Two faculty members at the University of Georgia have been named University Professors, a title bestowed on those who have had a significant impact on the university in addition to fulfilling their normal academic responsibilities.

The 2019-2020 University Professors are William Kisaalita, Georgia Athletic Association Distinguished Professor of Engineering, and George Vellidis, professor in the department of crop and soil sciences in the College of Agricultural and Environmental Sciences.

The University Professorship recognizes individuals whose research and service to the university and community have helped improve the quality with which the university serves its missions. This year marks the first time since 1984 that more than one University Professor has been named.

“This year’s University Professors are international leaders in their fields and agents of change here at the University of Georgia,” said S. Jack Hu, the university’s senior vice president for academic affairs and provost. “They exemplify the dedication that our faculty have to this institution and its vital missions of teaching, research and service.”

Kisaalita’s research and innovation have had a global impact. To address the challenges many farmers in rural Africa face due to a lack of electricity and a lack of means to keep collected milk cool, Kisaalita, a native of Uganda, and his team developed a wind and biogas-powered cooling device, the EvaKuula. This device serves as a way to maximize small farms’ dairy profits. This groundbreaking work does not stop with milk. Kisaalita’s team of researchers are now using the EvaKuula technology to create a cooling container for eggs.

Kisaalita has held many roles on campus, including chair for biological engineering, associate director of the Center for Undergraduate Research Opportunities and graduate coordinator for the biological and agricultural engineering department.

“Professor Kisaalita has been a crucial asset to the growth of the College of Engineering and has had a profound impact on the development of our university resources and services,” wrote James Warnock, founding chair of the School of Chemical, Materials and Biomedical Engineering, and Eric Freeman, assistant professor of engineering, in a joint nomination letter. “In particular, it is his commitment to the growth of the College of Engineering and providing guidance to our students in international outreach and their impact on society that lead us to enthusiastically nominate him for this honor.”

Kisaalita has been principal investigator or co-investigator for $15 million in external grant funding. He also has 101 publications and has founded three companies to commercialize technology developed in his laboratory.

Along with numerous university-level teaching awards, Kisaalita was recently named a Fellow of the American Association for the Advancement of Science. He is an active member of the African Studies Institute, as well as a founding member of the Nanoscale Science and Engineering Center, Biomedical and Health Sciences Institute and Regenerative Bioscience Center.
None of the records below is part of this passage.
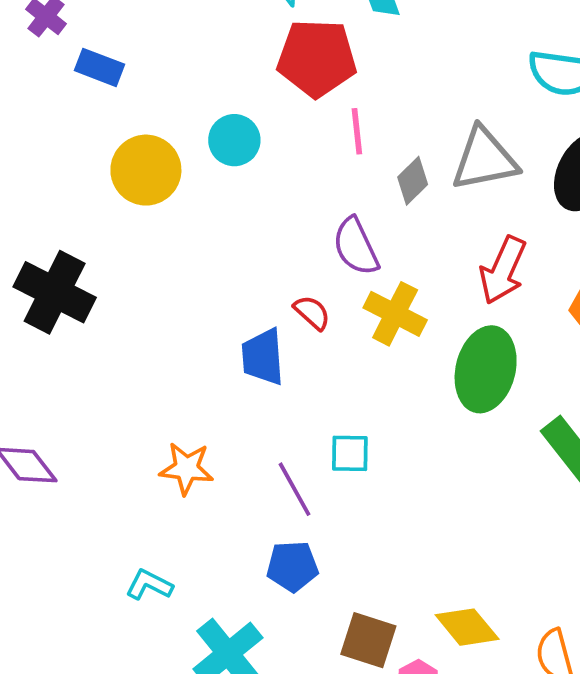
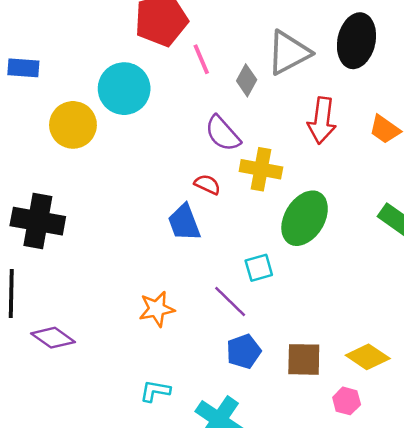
cyan circle: (234, 140) -> (124, 89), size x1.5
green ellipse: (486, 369) -> (305, 218), moved, turned 34
brown square: (368, 640) -> (304, 359), moved

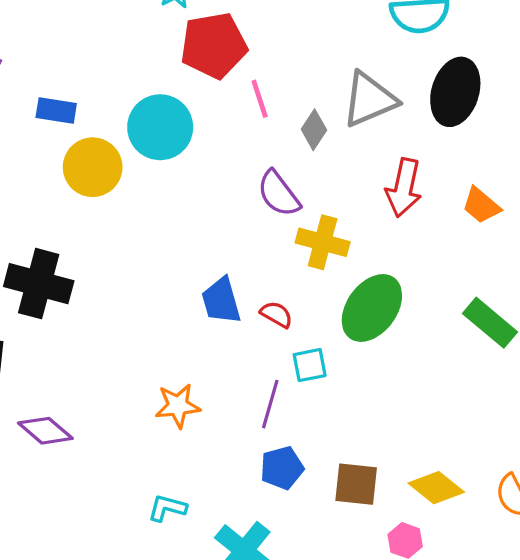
blue rectangle: (23, 68) -> (56, 110), moved
red semicircle: (207, 184) -> (276, 314), moved
purple line: (230, 301) -> (270, 404), turned 57

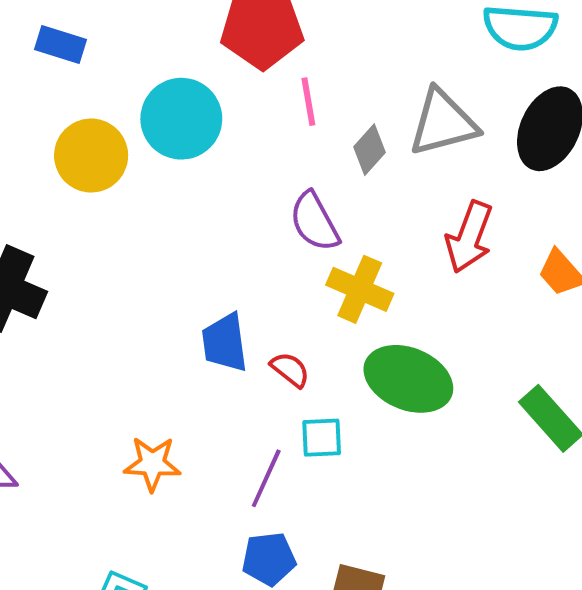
blue rectangle: (56, 110) -> (61, 44), moved
green ellipse: (372, 308) -> (408, 379), turned 68

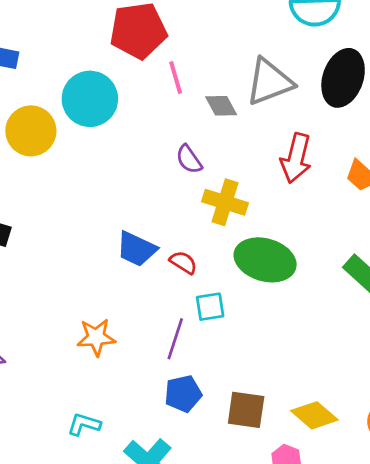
gray diamond: (370, 150) -> (221, 106), turned -64
purple semicircle: (315, 222) -> (189, 159), size x0.7
blue trapezoid: (225, 343) -> (136, 249), turned -51

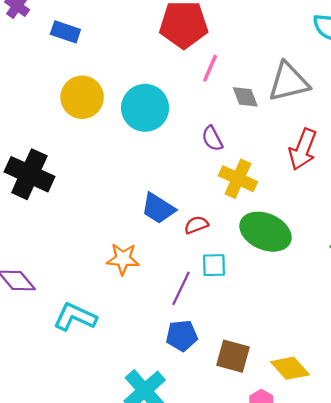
pink line: (176, 78) -> (210, 68), turned 32
cyan circle: (90, 99) -> (145, 108), moved
red semicircle: (183, 262) -> (196, 225), turned -60
orange star: (96, 337) -> (123, 259), moved
cyan L-shape: (84, 424) -> (75, 317), moved, size x1.5

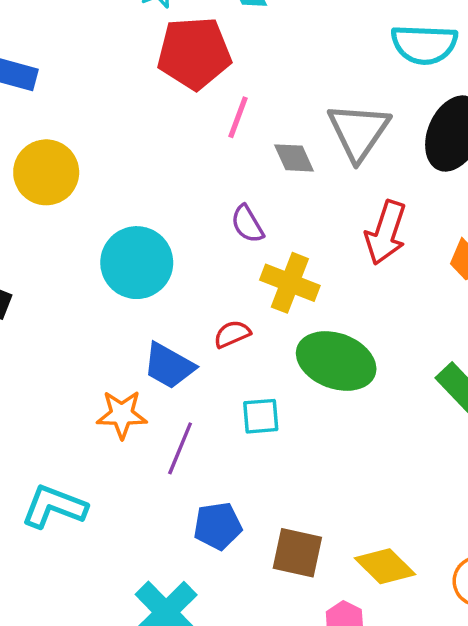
gray triangle: (289, 82) -> (359, 132), turned -39
cyan circle: (145, 108) -> (137, 263), moved
blue trapezoid: (158, 208) -> (169, 366), moved
red semicircle: (196, 225) -> (232, 334), moved
purple line: (181, 288) -> (180, 448), moved

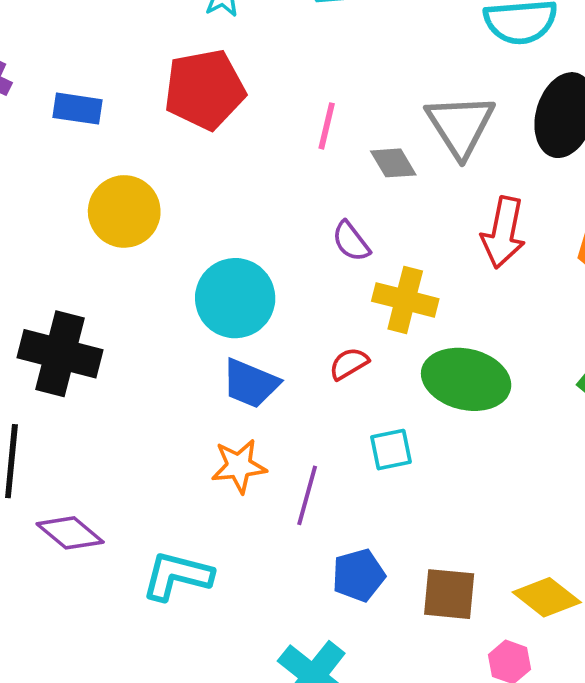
red pentagon: (194, 53) -> (205, 89), moved
blue trapezoid: (169, 366) -> (250, 383), moved

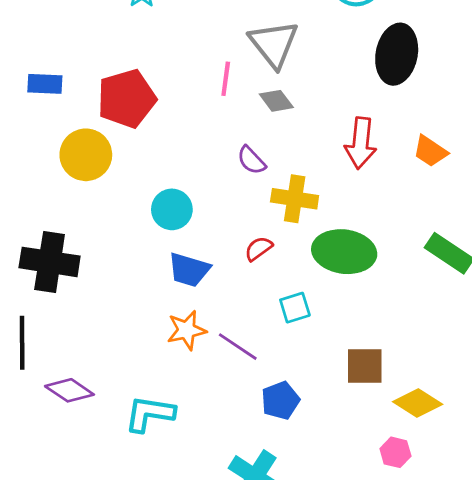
red pentagon: (205, 89) -> (127, 99), moved
gray triangle: (460, 126) -> (274, 44), moved
cyan circle: (235, 298) -> (172, 209), size x0.7
purple line: (307, 495) -> (238, 347), turned -66
brown square: (449, 594) -> (365, 366), moved

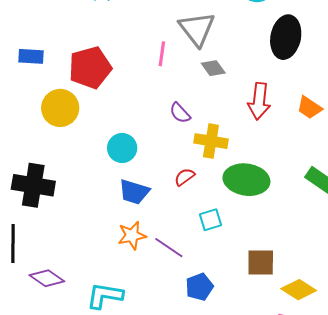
gray diamond: (276, 101) -> (213, 68), moved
Vellidis’ research focuses on water resources and precision agriculture. He applies principles of engineering and the sciences to measure, model and manage the interaction between agricultural production systems and the environment. Vellidis is located at UGA’s Tifton campus, where he serves as director of academic affairs for the campus.

Fostering students to have a positive impact on Georgia has long been a goal of Vellidis. In 2001, he began conducting surveys and market research to determine if there was a demand for an undergraduate major at the Tifton campus, located 200 miles from UGA’s main campus in Athens.

His research showed that there was a significant demographic who wanted a degree from UGA but could not leave south Georgia for one reason or another. Vellidis was one of two leaders who helped establish the College of Agricultural and Environmental Sciences teaching program on the Tifton campus. Graduates of this program now populate many of the agricultural companies that provide precision agriculture and laboratory services in south Georgia. Vellidis was also one of the leaders who developed the Dual Master’s Degree in Sustainable Agriculture between UGA and the University of Padova in Italy. Eighteen graduate students have participated in this program since its inception in 2018.

“Dr. Vellidis’ career at UGA exemplifies the spirit of the University Professorship,” wrote Samuel Pardue, dean and director of the College of Agricultural and Environmental Sciences, in his nomination letter. “While at UGA, he has become an internationally recognized researcher in precision agriculture, but he has also contributed significantly to the university in many other ways.”

Vellidis was a principal investigator for grants totaling $3.6 million used to construct the $8 million National Environmentally Sound Production Agriculture Laboratory facility in Tifton. He also played a key role in securing $1 million to fund the NESPAL Technology Development Center addition, a joint effort between UGA and the Tift County Development Authority.

Among Vellidis’ numerous awards are the UGA College of Agricultural and Environmental Sciences D.W. Brooks Award for Excellence in Research, the International Society for Precision Agriculture Pierre C. Robert Award and the UGA Richard F. Reiff Internationalization Award.

University Professors receive a permanent salary increase of $10,000 and a yearly academic support of $5,000. Nominations from the deans of UGA’s schools and colleges are reviewed by a committee, which makes a recommendation to the provost.